Update 77: Remdesivir Update; COVID-19 in Mexico


Welcome to another MedCram COVID-19 update and the good news is as you may have noticed is that YouTube has restored all of our videos, so we are full steam ahead.

I wanted to talk a little bit about Mexico. The daily cases in Mexico are increasing steadily, and if we take out the weekend variation, so are the daily deaths. And if we look at the Mexico news daily, we’ll see here that Mexicali overtakes Tijuana to become the number three municipality for COVID-19 cases. Now Mexicali is just across the border from California and the Imperial County of California. And this sudden surge down in Imperial County in the southernmost part of California is overwhelming the medical delivery system down there in Imperial County. And so a number of patients are being moved northward into some parts of LA county and also Riverside County.

Even to the point where nearly 1/3 of patients currently hospitalized for Coronavirus in Riverside County are from neighboring Imperial County. The population of Imperial county is 181000 people which is less than 1/10 of Riverside County’s 2.5 million. And so it looks like there may be a surge of patients in the Southern California area that is related to at least the surge in Mexico.

I also wanted to talk a little bit about Remdesivir for the treatment of COVID-19. And this paper was published in the New England Journal of Medicine on May 22nd. What I find really interesting about this study is the difference in the Remdesivir versus Placebo on these kaplan-meier curves. These are survival or recovered curves here and you can see here that blue Remdesivir is higher than Placebo in the overall population. But in B, which is patients not receiving oxygen these would be patients that weren’t sick enough. You can see that there’s quite a bit of overlap between the Remdesivir and the Placebo meaning there was an statistical significant difference.
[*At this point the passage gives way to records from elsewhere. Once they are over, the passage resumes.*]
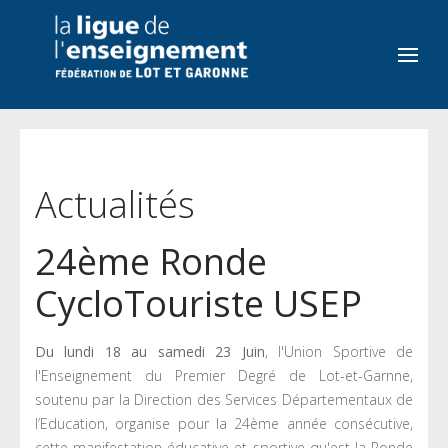
Actualités
24ème Ronde
CycloTouriste USEP
Du lundi 18 au samedi 23 Juin
, l'Union Sportive de
l'Enseignement du Premier Degré de Lot-et-Garnne,
soutenu par la Direction des Services Départementaux de
l’Education, organise pour la 24ème année consécutive,
cette manifestation éducative et sportive qu'est la Ronde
If we look at C, we can see that patients receiving oxygen or patients sick enough to receive oxygen that there is a difference again between Remdesivir and Placebo. But in D, we have patients here who are receiving a high amount of oxygen or even non invasive mechanical ventilation. That would be like BiPAP or CPAP. These masks that are put on these patients and you can see here that again there is overlap. It needs confidence intervals, meaning that there’s probably not a statistical significant difference.

If we look at patients receiving mechanical ventilation or ECMO, again no difference.  Now, this probably makes sense. These people here are too sick and probably have already had the negative effects of the virus. So that killing the virus at this point would be like closing the barn door after the horse has already escaped, whereas in patients here who are not receiving oxygen, these are our patients that aren’t really that sick to begin with and are probably going to do better anyway.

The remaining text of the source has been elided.